# ruff: noqa: E402
# ruff: noqa: E501
Fitting a polynomial with Gaussian priors#
We fit a simple polynomial with Gaussian priors, which is an example of a Gauss-linear problem for which the results obtained using Subspace Iterative Ensemble Smoother (SIES) tend to those obtained using Ensemble Smoother (ES). This notebook illustrated this property.
import itertools
import numpy as np
import pandas as pd
np.set_printoptions(suppress=True)
rng = np.random.default_rng(12345)
import matplotlib.pyplot as plt
COLORS = list(plt.rcParams["axes.prop_cycle"].by_key()["color"])
plt.rcParams["figure.figsize"] = (6, 6)
plt.rcParams.update({"font.size": 10})
from ipywidgets import interact # noqa # isort:skip
import ipywidgets as widgets # noqa # isort:skip
from p_tqdm import p_map
import iterative_ensemble_smoother as ies
Define synthetic truth and use it to create noisy observations#
ensemble_size = 200
def poly(a, b, c, x):
return a * x**2 + b * x + c
# True patameter values
a_t = 0.5
b_t = 1.0
c_t = 3.0
noise_scale = 0.1
x_observations = [0, 2, 4, 6, 8]
observations = [
(
rng.normal(loc=1, scale=noise_scale) * poly(a_t, b_t, c_t, x),
noise_scale * poly(a_t, b_t, c_t, x),
x,
)
for x in x_observations
]
d = pd.DataFrame(observations, columns=["value", "sd", "x"])
d = d.set_index("x")
num_obs = d.shape[0]
fig, ax = plt.subplots(figsize=(7, 4))
x_plot = np.linspace(0, 10, 2**8)
ax.set_title("Truth and noisy observations")
ax.set_xlabel("Time step")
ax.set_ylabel("Response")
ax.plot(x_plot, poly(a_t, b_t, c_t, x_plot))
ax.plot(d.index.get_level_values("x"), d.value.values, "o")
ax.grid()
fig.tight_layout()
plt.show()
Assume diagonal observation error covariance matrix and define perturbed observations#
R = np.diag(d.sd.values**2)
E = rng.multivariate_normal(mean=np.zeros(len(R)), cov=R, size=ensemble_size).T
assert E.shape == (num_obs, ensemble_size)
D = d.value.values.reshape(-1, 1) + E
Define Gaussian priors#
coeff_a = rng.standard_normal(size=ensemble_size)
coeff_b = rng.standard_normal(size=ensemble_size)
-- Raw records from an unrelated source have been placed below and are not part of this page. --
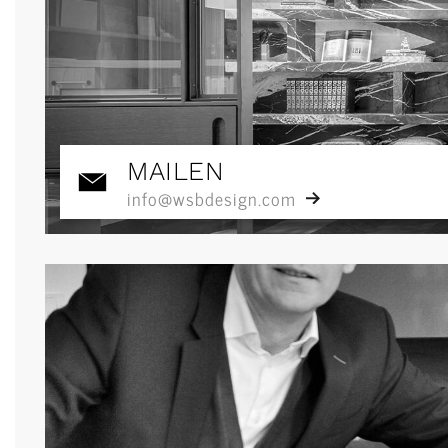
MAILEN
info@wsbdesign.com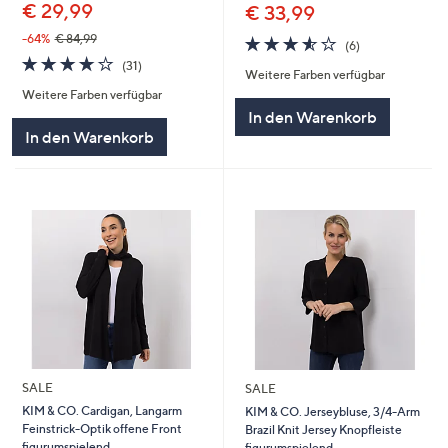
€ 29,99
€ 33,99
-64%
€ 84,99
3.5
6
(6)
von
Bewertungen
3.6
31
(31)
Weitere Farben verfügbar
5
von
Bewertungen
Weitere Farben verfügbar
5
In den Warenkorb
In den Warenkorb
SALE
SALE
KIM & CO. Cardigan, Langarm
KIM & CO. Jerseybluse, 3/4-Arm
Feinstrick-Optik offene Front
Brazil Knit Jersey Knopfleiste
figurumspielend
figurumspielend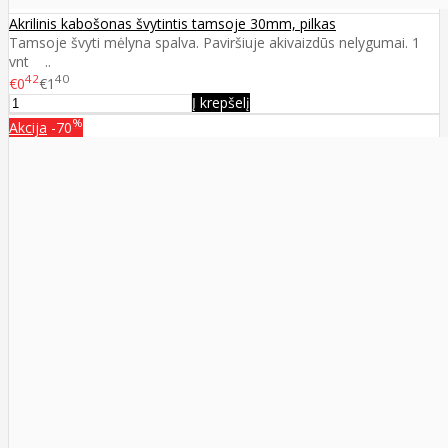
Akrilinis kabošonas švytintis tamsoje 30mm, pilkas
Tamsoje švyti mėlyna spalva. Paviršiuje akivaizdūs nelygumai. 1
vnt ..
42
40
€0
€1
Į krepšelį
%
Akcija
-70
coeff_c = rng.standard_normal(size=ensemble_size)
X = np.vstack([coeff_a, coeff_b, coeff_c])
Run forward model in parallel#
fwd_runs = p_map(
poly,
coeff_a,
coeff_b,
coeff_c,
[np.arange(max(x_observations) + 1)] * ensemble_size,
desc="Running forward model.",
)
Pick responses where we have observations#
Y = np.array(
[fwd_run[d.index.get_level_values("x").to_list()] for fwd_run in fwd_runs]
).T
assert Y.shape == (
num_obs,
ensemble_size,
), "Measured responses must be a matrix with dimensions (number of observations x number of realisations)"
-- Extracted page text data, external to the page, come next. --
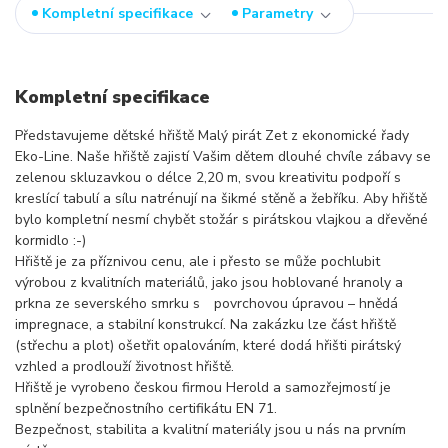
Kompletní specifikace
Parametry
Kompletní specifikace
Představujeme dětské hřiště Malý pirát Zet z ekonomické řady
Eko-Line. Naše hřiště zajistí Vašim dětem dlouhé chvíle zábavy se
zelenou skluzavkou o délce 2,20 m, svou kreativitu podpoří s
kreslící tabulí a sílu natrénují na šikmé stěně a žebříku. Aby hřiště
bylo kompletní nesmí chybět stožár s pirátskou vlajkou a dřevěné
kormidlo :-)
Hřiště je za příznivou cenu, ale i přesto se může pochlubit
výrobou z kvalitních materiálů, jako jsou hoblované hranoly a
prkna ze severského smrku s povrchovou úpravou – hnědá
impregnace, a stabilní konstrukcí. Na zakázku lze část hřiště
(střechu a plot) ošetřit opalováním, které dodá hřišti pirátský
vzhled a prodlouží životnost hřiště.
Hřiště je vyrobeno českou firmou Herold a samozřejmostí je
splnění bezpečnostního certifikátu EN 71.
Bezpečnost, stabilita a kvalitní materiály jsou u nás na prvním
Condition on observations to calculate posterior using both ES and SIES#
from iterative_ensemble_smoother.utils import steplength_exponential
X_ES_ert = X.copy()
Y_ES_ert = Y.copy()
smoother_es = ies.SIES(
parameters=X_ES_ert,
covariance=d.sd.values**2,
observations=d.value.values,
seed=42,
)
X_ES_ert = smoother_es.sies_iteration(Y_ES_ert, step_length=1.0)
X_IES_ert = X.copy()
Y_IES_ert = Y.copy()
smoother_ies = ies.SIES(
parameters=X_IES_ert,
covariance=d.sd.values**2,
observations=d.value.values,
seed=42,
)
n_ies_iter = 7
for i in range(n_ies_iter):
step_length = steplength_exponential(i + 1)
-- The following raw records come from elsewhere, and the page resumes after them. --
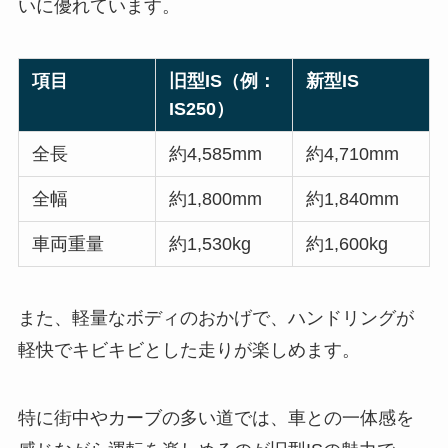
いに優れています。
項目
旧型IS（例：
新型IS
IS250）
全長
約4,585mm
約4,710mm
全幅
約1,800mm
約1,840mm
車両重量
約1,530kg
約1,600kg
また、軽量なボディのおかげで、ハンドリングが
軽快でキビキビとした走りが楽しめます。
特に街中やカーブの多い道では、車との一体感を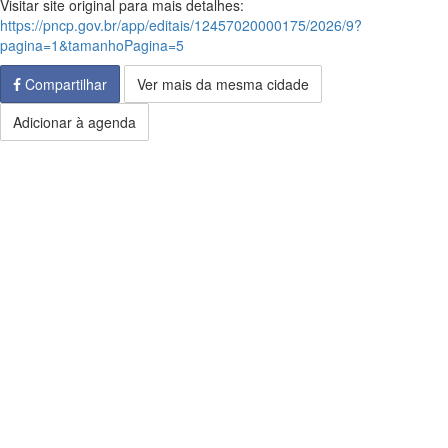
Visitar site original para mais detalhes:
https://pncp.gov.br/app/editais/12457020000175/2026/9?
pagina=1&tamanhoPagina=5
Compartilhar
Ver mais da mesma cidade
Adicionar à agenda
X_IES_ert = smoother_ies.sies_iteration(Y_IES_ert, step_length=step_length)
_coeff_a, _coeff_b, _coeff_c = X_IES_ert
_fwd_runs = p_map(
poly,
_coeff_a,
_coeff_b,
_coeff_c,
[np.arange(max(x_observations) + 1)] * ensemble_size,
desc=f"SIES ert iteration {i}",
)
Y_IES_ert = np.array(
[fwd_run[d.index.get_level_values("x").to_list()] for fwd_run in _fwd_runs]
).T
Plots to compare results#
def plot_posterior(ax, posterior, method):
for i, param in enumerate("abc"):
ax[i].set_title(param)
ax[i].hist(posterior[i, :], label=f"{method} posterior", alpha=0.5, bins="fd")
ax[i].legend()
fig.tight_layout()
return ax
fig, ax = plt.subplots(nrows=3, figsize=(7, 8))
for i in range(3):
ax[i].hist(X[i, :], label="prior", bins="fd")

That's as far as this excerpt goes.